A/Professor Mark Edwards
The human brain consists of multiple pathways with various processing stages in those pathways. Information is transformed as it moves along those pathways. At a behavioural level, tasks and stimuli can be designed to preferentially drive these pathways and specific stages in them. I am interested in using these behavioural tasks to determine how these pathways interact in performing complex tasks and also how visual attention selectively affects the functioning of specific pathways and stages.
Dr Stephanie Goodhew
At any given moment, there is too much information in the world around us for the human brain to fully process. Therefore, attention fulfills a vital selection function, prioritizing important information for processing. The focus of my research is on visual attention. I am interested in both the inputs and the outputs of attention. That is, what factors determine which stimuli receive priority, and what are the consequences of attention for performance on different types of tasks?
Dr Eryn Newman
When we encounter information in the world, the truth status is often unclear.
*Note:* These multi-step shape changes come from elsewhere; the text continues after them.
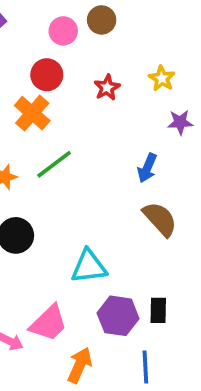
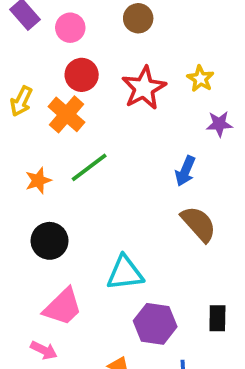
pink circle: (63, 31) -> (70, 28), moved
red star: (107, 88) -> (144, 88), size x1.6
black rectangle: (158, 310) -> (217, 318), moved
pink trapezoid: (49, 323) -> (63, 307), moved

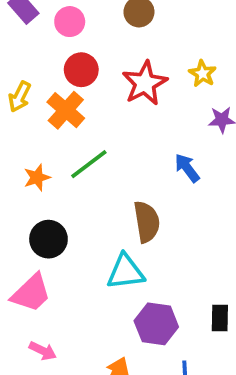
blue arrow: (185, 171) -> (187, 168), turned 120
brown semicircle: (199, 224) -> (147, 222), moved, turned 33
pink trapezoid: (63, 307) -> (31, 293), moved

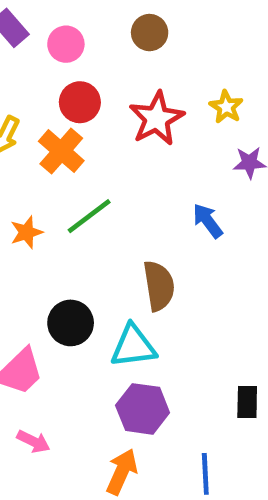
black circle: (48, 239) -> (71, 323), moved
purple hexagon: (156, 324) -> (143, 409), moved

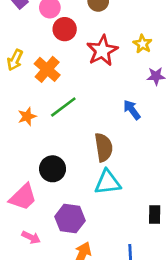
red circle: (80, 102) -> (65, 29), moved
cyan triangle: (133, 346) -> (108, 182), moved
purple hexagon: (143, 409) -> (70, 219), moved

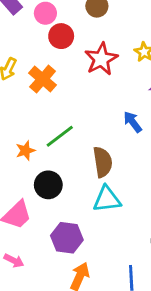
green line: (63, 107) -> (60, 136), moved
orange star: (27, 116) -> (25, 151), moved
pink arrow: (31, 237) -> (14, 261), moved

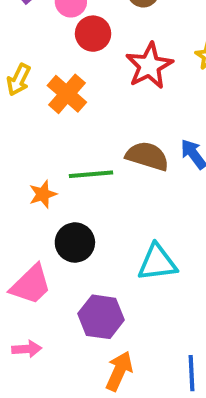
green line: (60, 136) -> (91, 174), turned 32
brown semicircle: (103, 162) -> (147, 156), moved, turned -64
pink arrow: (14, 261) -> (27, 349), turned -30

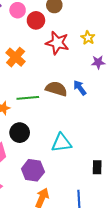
red circle: (93, 34) -> (36, 20), moved
red star: (149, 66) -> (57, 43), turned -30

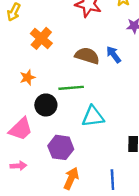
orange cross: (16, 57) -> (41, 38), moved
green line: (28, 98) -> (71, 88), moved

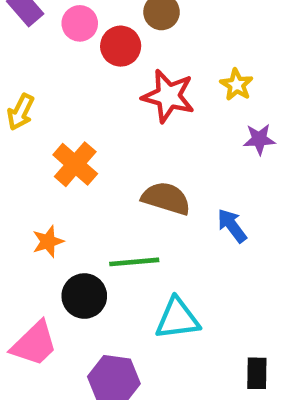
blue arrow: (114, 55) -> (232, 226), moved

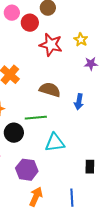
blue arrow: (232, 226) -> (79, 102), turned -133

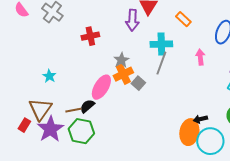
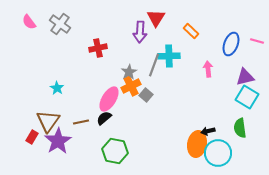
gray line: (161, 63) -> (154, 65), moved
black semicircle: (87, 106) -> (104, 118), moved
green hexagon: (81, 131) -> (115, 151), moved

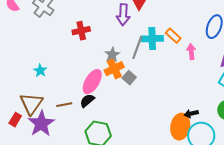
orange rectangle: (191, 31) -> (173, 36), moved

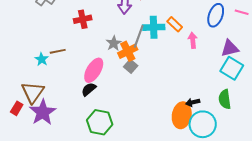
orange cross: (114, 69) -> (128, 51), moved
brown line: (64, 105) -> (58, 51), moved

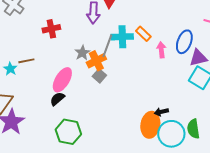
blue ellipse: (216, 15) -> (184, 42), moved
green semicircle: (225, 99) -> (193, 129), moved

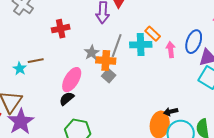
cyan cross: (122, 37) -> (141, 45), moved
orange cross: (96, 61) -> (106, 61), turned 30

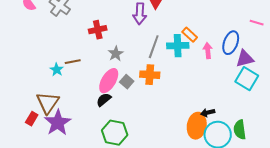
gray star: (92, 53) -> (116, 54), moved
orange cross: (106, 61) -> (150, 75), moved
gray square: (109, 76) -> (127, 82), moved

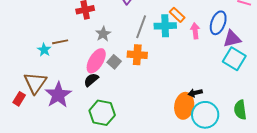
purple star: (58, 123) -> (58, 95), moved
green semicircle: (240, 130) -> (240, 110), moved

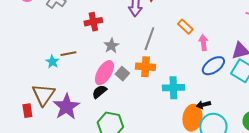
blue ellipse: (218, 23) -> (213, 66), moved, turned 35
cyan cross: (165, 26) -> (173, 88), moved
red rectangle: (19, 99) -> (27, 111), turned -40

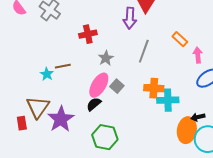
orange cross: (145, 67) -> (154, 88), moved

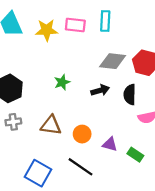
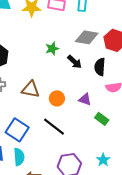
green star: (62, 82) -> (52, 49), moved
black arrow: (100, 90) -> (75, 62), turned 56
purple triangle: (110, 144) -> (85, 99), moved

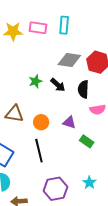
green star: (52, 49) -> (35, 81), moved
black line: (54, 127) -> (39, 151), turned 40

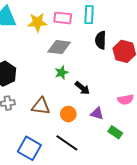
gray diamond: (69, 60) -> (59, 47), moved
black arrow: (58, 85) -> (82, 88), moved
black semicircle: (83, 89) -> (101, 40), moved
black line: (39, 151) -> (67, 143), turned -40

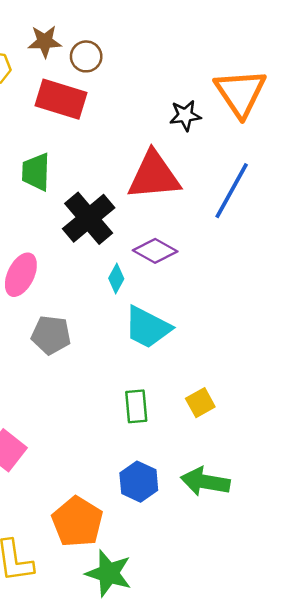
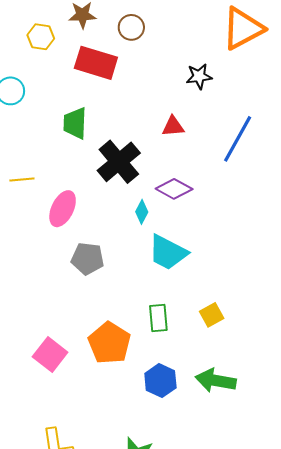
brown circle: (86, 56) -> (131, 27), moved
orange triangle: (240, 93) -> (243, 28), moved, turned 36
red triangle: (154, 176) -> (173, 126), size x0.5
orange pentagon: (77, 522) -> (109, 343), moved

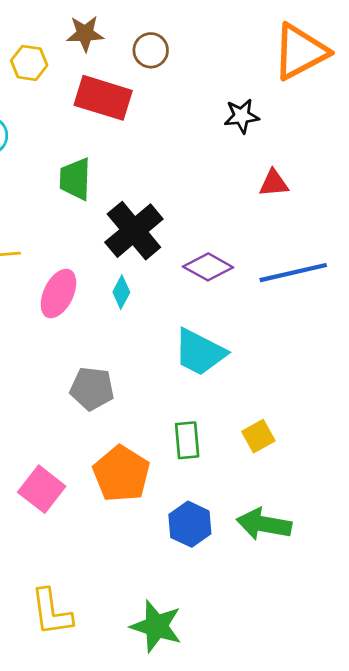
red triangle: (173, 126) -> (274, 183), moved
blue line: (238, 139) -> (293, 273), moved, turned 48
cyan diamond: (142, 212) -> (121, 292), moved
gray pentagon: (88, 259) -> (92, 389), moved

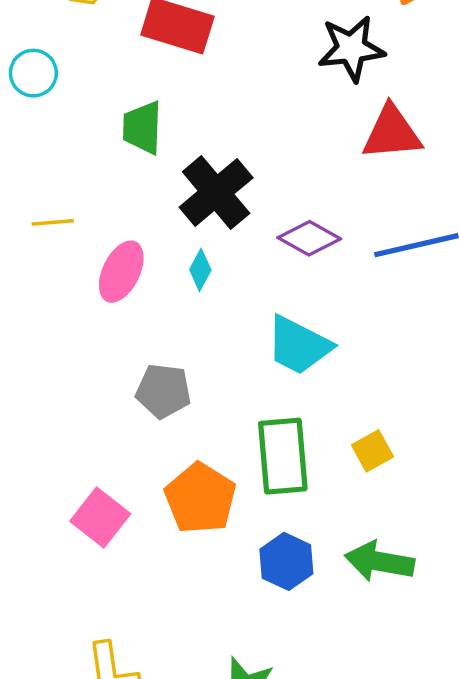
black star: (242, 116) -> (351, 48), size x1.5
red triangle: (274, 183) -> (392, 133), size x1.6
green rectangle: (187, 440) -> (283, 456), size x1.6

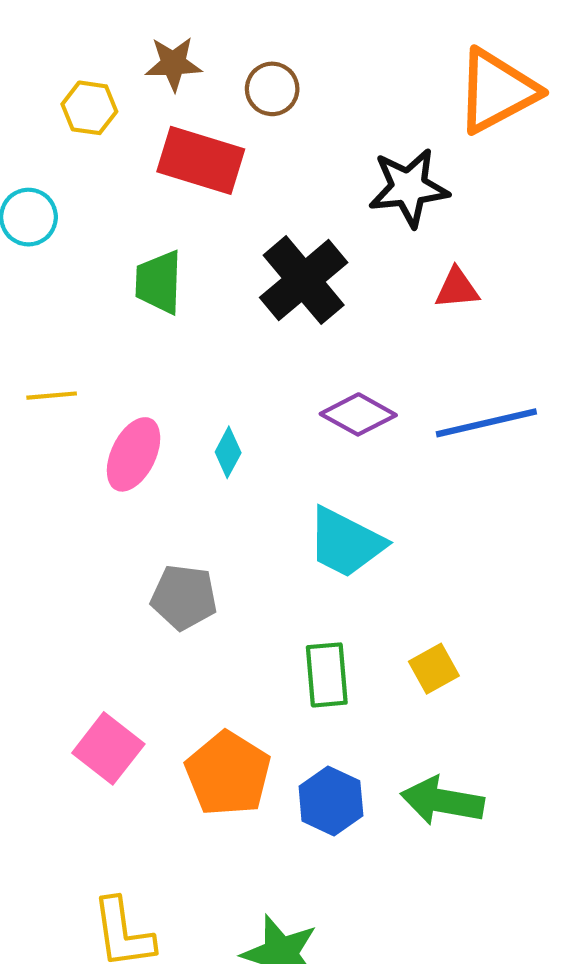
red triangle: (392, 133) -> (457, 288), size x0.6
black cross: (216, 193) -> (304, 280), moved
green rectangle: (283, 456) -> (327, 675), size x0.7
orange pentagon: (200, 498) -> (228, 774), moved

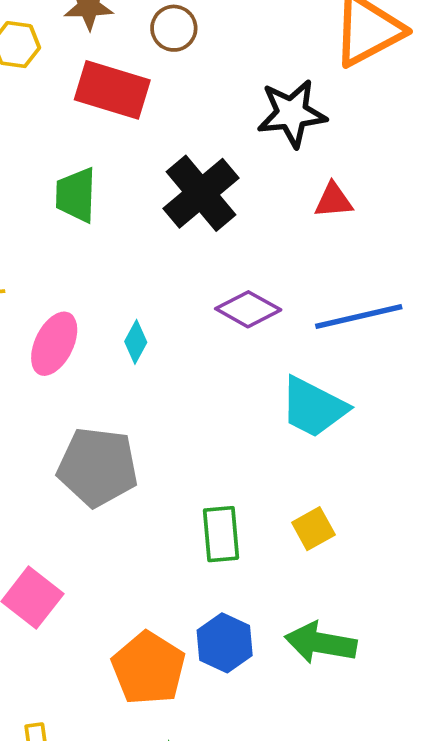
cyan trapezoid: (346, 543) -> (313, 407), moved
gray pentagon: (184, 597) -> (98, 467), size x1.4
orange pentagon: (228, 774) -> (148, 668), moved

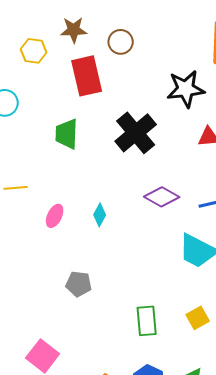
red rectangle: (112, 90) -> (87, 76), turned 60
pink ellipse: (54, 344) -> (55, 216), size x0.7
gray pentagon: (98, 467) -> (79, 284), size x0.6

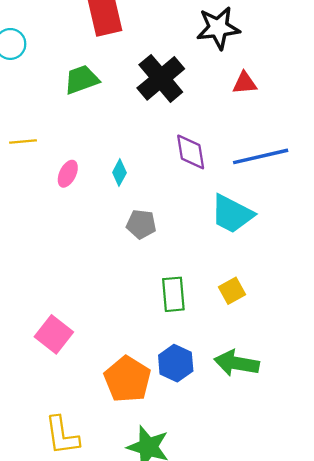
green trapezoid: (67, 134) -> (82, 80), turned 68
purple diamond: (162, 197) -> (191, 152), turned 52
gray pentagon: (79, 284) -> (141, 224), moved

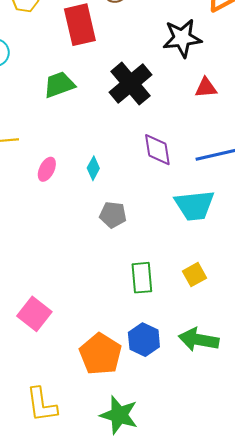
cyan trapezoid: (232, 214) -> (194, 205), turned -33

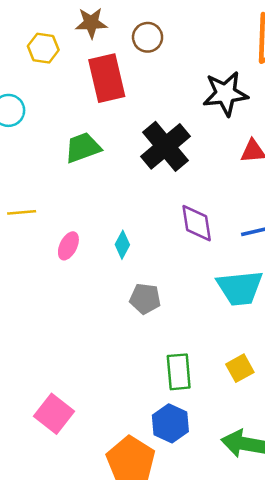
blue hexagon: (144, 340) -> (170, 423), moved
Thus, a crucial task in human cognition is trying to establish whether a given message or idea is correct. I study how people come to believe that something is true and the sources of bias that can infiltrate truth assessment. Understanding how we come to believe has implications for science & health communication and has the potential to signal novel approaches in combating myths and misconceptions.
Dr Bradley Jack
As you read this text, you can probably hear your inner voice narrating the words. Inner speech – the silent production of words in one’s mind – is a core aspect of our mental lives. I am interested in using electroencephalography (EEG) to explore the neural basis of inner speech production. I am also interested in abnormal inner speech, such as auditory-verbal hallucinations, which may reflect inner speech that is misattributed to external forces.